Exercise description: When you transcribe the entries, reproduce every character and exclude the images.

Records provided:
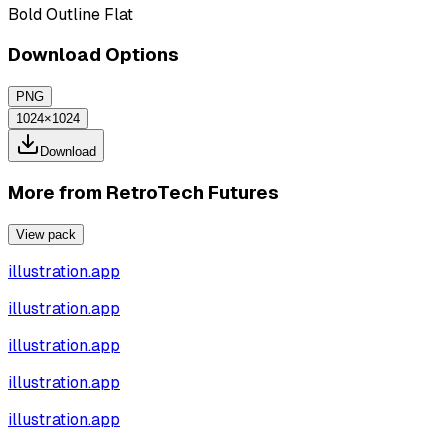
Bold Outline Flat
Download Options
PNG
1024×1024
Download
More from
RetroTech Futures
View pack
illustration.app
illustration.app
illustration.app
illustration.app
illustration.app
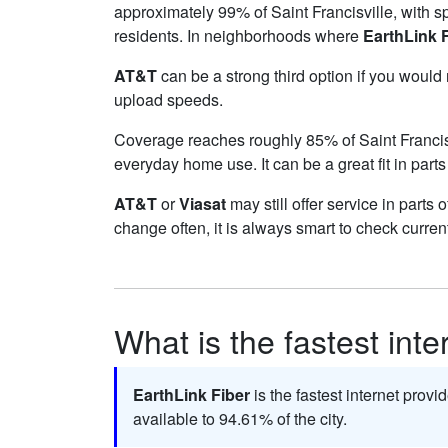
approximately 99% of Saint Francisville, with 
residents. In neighborhoods where
EarthLink 
AT&T
can be a strong third option if you would
upload speeds.
Coverage reaches roughly 85% of Saint Franci
everyday home use. It can be a great fit in parts
AT&T
or
Viasat
may still offer service in parts 
change often, it is always smart to check curren
What is the fastest inte
EarthLink Fiber
is the fastest internet provid
available to 94.61% of the city.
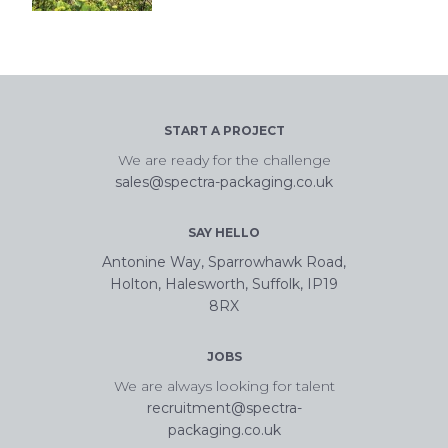
START A PROJECT
We are ready for the challenge
sales@spectra-packaging.co.uk
SAY HELLO
Antonine Way, Sparrowhawk Road,
Holton, Halesworth, Suffolk, IP19
8RX
JOBS
We are always looking for talent
recruitment@spectra-
packaging.co.uk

Response area:
Bold Outline Flat
Download Options
PNG
1024×1024
Download
More from
RetroTech Futures
View pack
illustration.app
illustration.app
illustration.app
illustration.app
illustration.app
approximately 99% of Saint Francisville, with 
residents. In neighborhoods where
EarthLink 
AT&T
can be a strong third option if you would
upload speeds.
Coverage reaches roughly 85% of Saint Franci
everyday home use. It can be a great fit in parts
AT&T
or
Viasat
may still offer service in parts 
change often, it is always smart to check curren
What is the fastest inte
EarthLink Fiber
is the fastest internet provid
available to 94.61% of the city.
START A PROJECT
We are ready for the challenge
sales@spectra-packaging.co.uk
SAY HELLO
Antonine Way, Sparrowhawk Road,
Holton, Halesworth, Suffolk, IP19
8RX
JOBS
We are always looking for talent
recruitment@spectra-
packaging.co.uk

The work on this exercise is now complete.